Excerpt. © Reprinted by permission. All rights reserved.
You’ve heard the usual advice over and over: exercise, green smoothies, self-compassion, coloring books, mindfulness, bubble baths, gratitude. . . . You’ve probably tried a lot of it. So have we. And sometimes it helps, at least for a while. But then the kids are struggling in school or our partner needs support through a difficulty or a new work project lands in our laps, and we think, I’ll do the self-care thing as soon as I finish this.
The problem is not that women don’t try. On the contrary, we’re trying all the time, to do and be all the things everyone demands from us. And we will try anything—any green smoothie, any deep-breathing exercise, any coloring book or bath bomb, any retreat or vacation we can shoehorn into our schedules—to be what our work and our family and our world demand. We try to put on our own oxygen mask before assisting others. And then along comes another struggling kid or terrible boss or difficult semester.
The problem is not that we aren’t trying. The problem isn’t even that we don’t know how. The problem is the world has turned “wellness” into yet another goal everyone “should” strive for, but only people with time and money and nannies and yachts and Oprah’s phone number can actually achieve.

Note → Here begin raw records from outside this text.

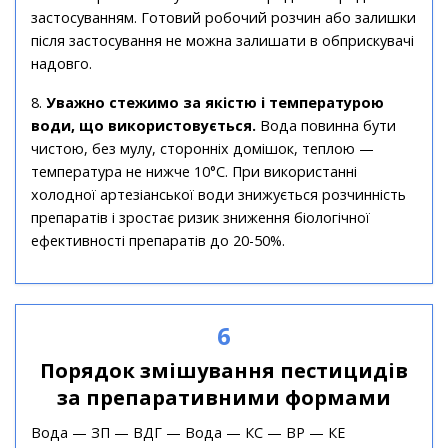
застосуванням. Готовий робочий розчин або залишки
після застосування не можна залишати в обприскувачі
надовго.
8.
Уважно стежимо за якістю і температурою
води, що використовується.
Вода повинна бути
чистою, без мулу, сторонніх домішок, теплою —
температура не нижче 10°С. При використанні
холодної артезіанської води знижується розчинність
препаратів і зростає ризик зниження біологічної
ефективності препаратів до 20-50%.
6
Порядок змішування пестицидів
за препаративними формами
Вода — ЗП — ВДГ — Вода — КС — ВР — КЕ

So this book is different from anything else you’ll read about burnout. We’ll figure out what wellness can look like in your actual real life, and we’ll confront the barriers that stand between you and your own well-being. We’ll put those barriers in context, like landmarks on a map, so we can find paths around and over and through them—or sometimes just blow them to smithereens.
With science.
Who We Are and Why We Wrote Burnout
Emily is a health educator with a PhD and a New York Times bestselling book, Come as You Are: The Surprising New Science That Will Transform Your Sex Life. When she was traveling all over talking about that book, readers kept telling her the most life-changing information in the book wasn’t the sex science; it was those sections about stress and emotion processing.

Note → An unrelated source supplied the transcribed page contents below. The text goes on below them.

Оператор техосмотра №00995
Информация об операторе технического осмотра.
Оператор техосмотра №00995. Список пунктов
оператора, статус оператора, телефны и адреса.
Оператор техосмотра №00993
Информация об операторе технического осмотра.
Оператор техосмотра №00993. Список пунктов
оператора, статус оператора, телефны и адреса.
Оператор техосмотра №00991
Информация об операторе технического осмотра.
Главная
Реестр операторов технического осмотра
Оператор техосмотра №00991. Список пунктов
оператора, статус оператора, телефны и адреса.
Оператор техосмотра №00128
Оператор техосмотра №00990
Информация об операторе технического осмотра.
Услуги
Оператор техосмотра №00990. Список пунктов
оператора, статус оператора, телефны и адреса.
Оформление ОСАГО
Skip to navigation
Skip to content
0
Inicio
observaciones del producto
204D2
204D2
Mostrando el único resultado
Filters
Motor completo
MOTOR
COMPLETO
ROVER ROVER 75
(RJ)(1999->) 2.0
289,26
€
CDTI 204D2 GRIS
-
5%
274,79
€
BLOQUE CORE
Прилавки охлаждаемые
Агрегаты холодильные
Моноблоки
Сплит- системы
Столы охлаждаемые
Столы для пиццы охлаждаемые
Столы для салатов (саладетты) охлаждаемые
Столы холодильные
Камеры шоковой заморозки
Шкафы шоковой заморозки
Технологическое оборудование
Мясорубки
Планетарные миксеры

When she told her identical twin sister, Amelia, a choral conductor, Amelia blinked like that was obvious. “Of course. Nobody teaches us how to feel our feelings. Hell, I was taught. Any conservatory-trained musician learns to feel feelings singing on stages or standing on podiums. But that didn’t mean I knew how to do it in the real world. And when I finally learned, it probably saved my life,” she said.
“Twice,” she added.
And Emily, recalling how it felt to watch her sister crying in a hospital gown, said, “We should write a book about that.”
Amelia agreed, saying, “A book about that would’ve made my life a lot better.”
This is that book.
It turned into a lot more than a book about stress. Above all, it became a book about connection. We humans are not built to do big things alone, we are built to work together. That’s what we wrote about, and it’s how we wrote it.

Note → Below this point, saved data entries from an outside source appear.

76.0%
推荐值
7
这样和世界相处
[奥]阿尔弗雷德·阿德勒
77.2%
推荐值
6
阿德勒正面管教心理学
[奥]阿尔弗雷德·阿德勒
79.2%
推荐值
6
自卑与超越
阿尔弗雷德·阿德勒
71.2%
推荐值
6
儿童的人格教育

IT’S THE EMOTIONAL EXHAUSTION
When we told women we were writing a book called Burnout, nobody ever asked, “What’s burnout?” (Mostly what they said was, “Is it out yet? Can I read it?”) We all have an intuitive sense of what “burnout” is; we know how it feels in our bodies and how our emotions crumble in the grip of it. But when it was first coined as a technical term by Herbert Freudenberger in 1975, “burnout” was defined by three components:
1. emotional exhaustion—the fatigue that comes from caring too much, for too long;
2. depersonalization—the depletion of empathy, car- ing, and compassion; and
3. decreased sense of accomplishment—an unconquerable sense of futility: feeling that nothing you do makes any difference.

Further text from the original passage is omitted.